I recently watched Michael Moore's 2007 documentary, "Sicko", about the health-care system in the United States and other countries. It's a very entertaining film, but not a very good source of information.
I totally agree with Moore when it comes to the American health-care system: it's broken and has to be fixed. I support government-funded universal healthcare. Moore's health insurance horror stories, though, were not very surprising. The media has shown such cases numerous times. Of course, I don't live in the States, but I'm quite sure the source of most reports I've seen on the subject is the US mainstream media.
My main problem with the film is the rosy depiction of other health-care systems. As someone who lives in a country with socialized medicine, I know that the system we have here is better than the market-based system in the States, but that our system, too, has problems. There are a lot of problems with the systems in Canada, Britain and France. I've seen quite a few reports on BBC World and Sky News about calls to reform the National Health Service.
The scenes in France were particularly annoying. Moore focuses at length on the many social benefits the French government bestows upon citizens and residents, much of it excessive, and asks how the French aren't drowning in taxes. How does he prove that they aren't? He goes to one (yes, that is one [1]) family and shows that they're living the good life. Other than a mortgage, they aren't in any debt! They fly off to some other place in the world once every year! So what? That doesn't really prove much, other than the fact that I'd like to punch that couple in their faces. You can find people like that in pretty much every Western country, under any health-care and tax system.

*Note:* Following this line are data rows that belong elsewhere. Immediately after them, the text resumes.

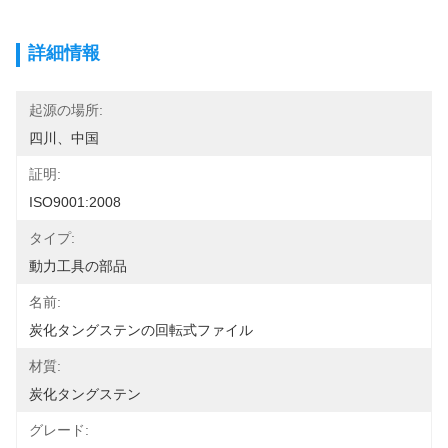
詳細情報
起源の場所:
四川、中国
証明:
ISO9001:2008
タイプ:
動力工具の部品
名前:
炭化タングステンの回転式ファイル
材質:
炭化タングステン
グレード: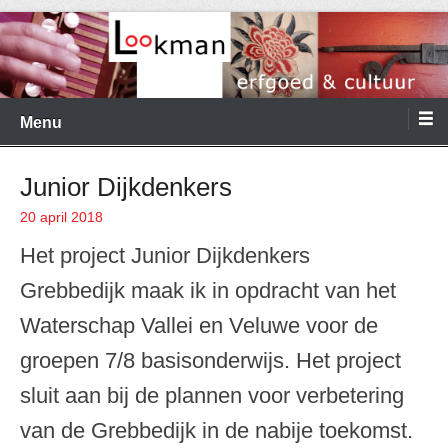
Ga
naar
de
Menu
inhoud
Junior Dijkdenkers
20 april 2018
Geplaatst op
Het project Junior Dijkdenkers
Grebbedijk maak ik in opdracht van het
Waterschap Vallei en Veluwe voor de
groepen 7/8 basisonderwijs. Het project
sluit aan bij de plannen voor verbetering
van de Grebbedijk in de nabije toekomst.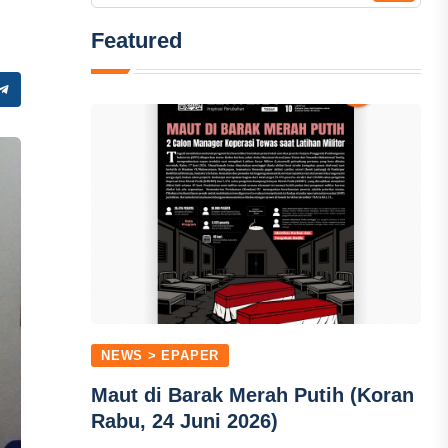
Featured
NEWS > EPAPER
Maut di Barak Merah Putih (Koran
Rabu, 24 Juni 2026)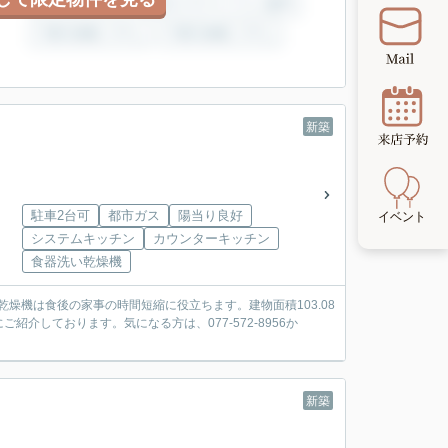
新築
駐車2台可
都市ガス
陽当り良好
システムキッチン
カウンターキッチン
食器洗い乾燥機
乾燥機は食後の家事の時間短縮に役立ちます。建物面積103.08
しております。気になる方は、077-572-8956か
新築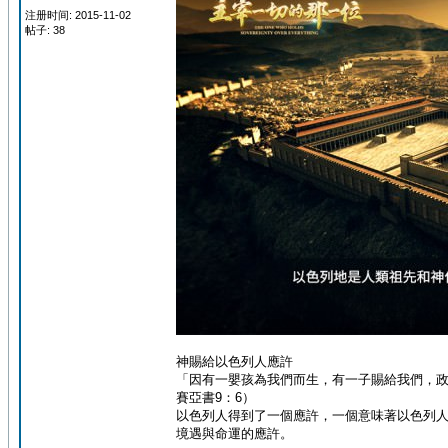
注册时间: 2015-11-02
帖子: 38
神賜給以色列人應許
「因有一嬰孩為我們而生，有一子賜給我們，
賽亞書9：6）
以色列人得到了一個應許，一個意味著以色列
境遇與命運的應許。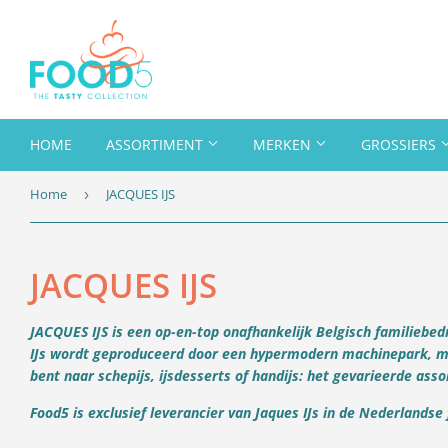
HOME
ASSORTIMENT
MERKEN
GROSSIERS
Home
JACQUES IJS
›
JACQUES IJS
JACQUES IJS is een op-en-top onafhankelijk Belgisch familiebedr
IJs wordt geproduceerd door een hypermodern machinepark, ma
bent naar schepijs, ijsdesserts of handijs: het gevarieerde ass
Food5 is exclusief leverancier van Jaques IJs in de Nederlandse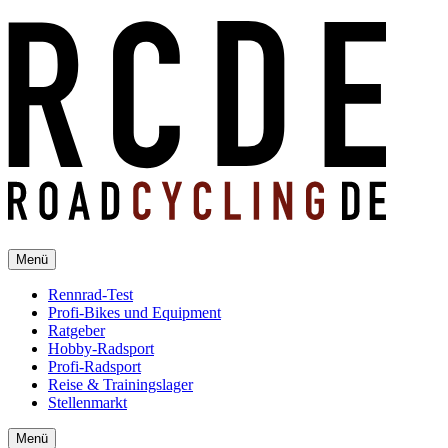
Menü
Rennrad-Test
Profi-Bikes und Equipment
Ratgeber
Hobby-Radsport
Profi-Radsport
Reise & Trainingslager
Stellenmarkt
Menü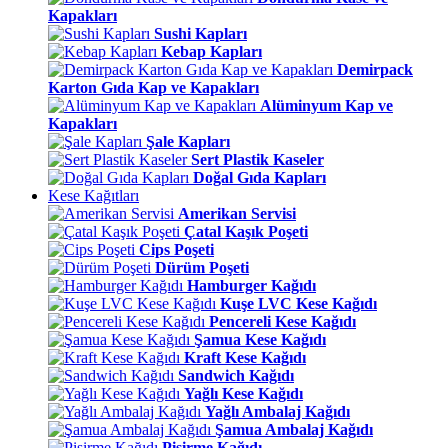
Kapakları
Sushi Kapları
Kebap Kapları
Demirpack
Karton Gıda Kap ve Kapakları
Alüminyum Kap ve
Kapakları
Şale Kapları
Sert Plastik Kaseler
Doğal Gıda Kapları
Kese Kağıtları
Amerikan Servisi
Çatal Kaşık Poşeti
Cips Poşeti
Dürüm Poşeti
Hamburger Kağıdı
Kuşe LVC Kese Kağıdı
Pencereli Kese Kağıdı
Şamua Kese Kağıdı
Kraft Kese Kağıdı
Sandwich Kağıdı
Yağlı Kese Kağıdı
Yağlı Ambalaj Kağıdı
Şamua Ambalaj Kağıdı
Pişirme Kağıdı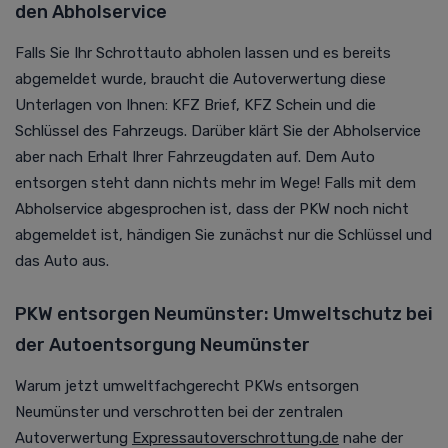
den Abholservice
Falls Sie Ihr Schrottauto abholen lassen und es bereits
abgemeldet wurde, braucht die
Autoverwertung
diese
Unterlagen von Ihnen: KFZ Brief, KFZ Schein und die
Schlüssel des Fahrzeugs. Darüber klärt Sie der Abholservice
aber nach Erhalt Ihrer Fahrzeugdaten auf. Dem Auto
entsorgen steht dann nichts mehr im Wege! Falls mit dem
Abholservice abgesprochen ist, dass der PKW noch nicht
abgemeldet ist, händigen Sie zunächst nur die Schlüssel und
das Auto aus.
PKW entsorgen Neumünster: Umweltschutz bei
der Autoentsorgung Neumünster
Warum jetzt umweltfachgerecht PKWs entsorgen
Neumünster und verschrotten bei der zentralen
Autoverwertung
Expressautoverschrottung.de
nahe der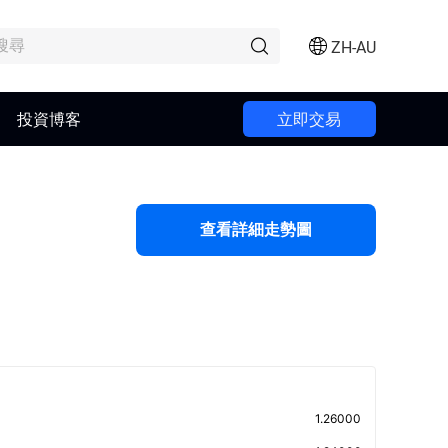
ZH-AU
投資博客
立即交易
查看詳細走勢圖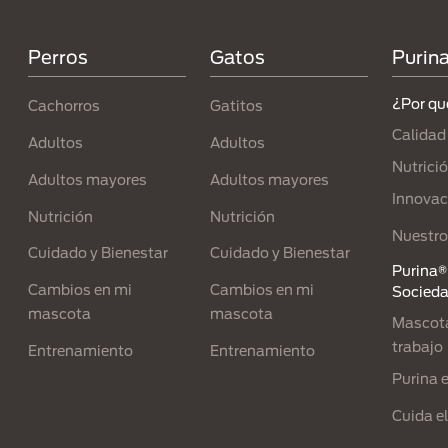
Perros
Gatos
Purin
¿Por qu
Cachorros
Gatitos
Calidad
Adultos
Adultos
Nutrici
Adultos mayores
Adultos mayores
Innovac
Nutrición
Nutrición
Nuestro
Cuidado y Bienestar
Cuidado y Bienestar
Purina® 
Cambios en mi
Cambios en mi
Socied
mascota
mascota
Mascota
trabajo
Entrenamiento
Entrenamiento
Purina 
Cuida e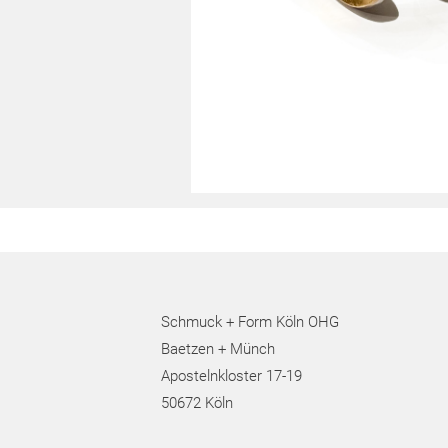
Schmuck + Form Köln OHG
Baetzen + Münch
Apostelnkloster 17-19
50672 Köln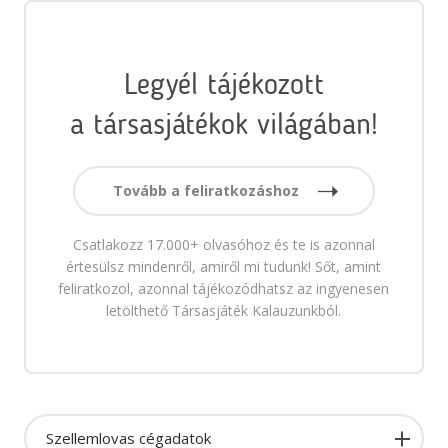
Legyél tájékozott
a társasjátékok világában!
Tovább a feliratkozáshoz
Csatlakozz 17.000+ olvasóhoz és te is azonnal
értesülsz mindenről, amiről mi tudunk! Sőt, amint
feliratkozol, azonnal tájékozódhatsz az ingyenesen
letölthető Társasjáték Kalauzunkból.
Szellemlovas cégadatok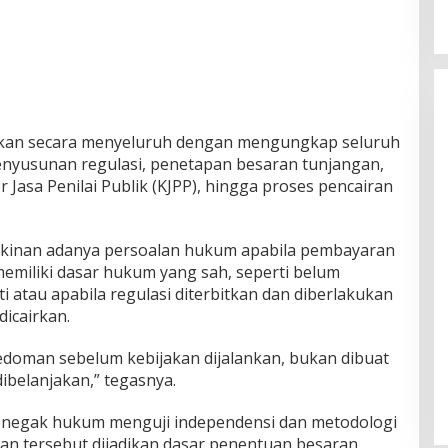
kukan secara menyeluruh dengan mengungkap seluruh
penyusunan regulasi, penetapan besaran tunjangan,
 Jasa Penilai Publik (KJPP), hingga proses pencairan
kinan adanya persoalan hukum apabila pembayaran
emiliki dasar hukum yang sah, seperti belum
i atau apabila regulasi diterbitkan dan diberlakukan
dicairkan.
doman sebelum kebijakan dijalankan, bukan dibuat
dibelanjakan,” tegasnya.
 penegak hukum menguji independensi dan metodologi
jian tersebut dijadikan dasar penentuan besaran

The most problematic part of the documentary, of course, is when Moore takes a group of 9/11 rescue workers and other under-insured sick people to Cuba. At first, he claims he only wants to go to Guantanamo Bay, where detainees get free health insurance (a scene that might have inspired a similar scene in an Israeli docu-activist show, where journalists Orly Vilnai and Guy Meroz visit an Israeli prison where prisoners get free dental care, which isn't covered by Israel's national health insurance). Then, Moore takes his group to a Cuban hospital. Everything is presented as wonderful. Everything is free. It's first-class medicine. Does everybody get this kind of treatment in Castro's Cuba, or just the wealthy and the camera-wielding? We don't really know. Besides, even if Cuban healthcare is truly open to all citizens, would you rather live in Cuba or the States?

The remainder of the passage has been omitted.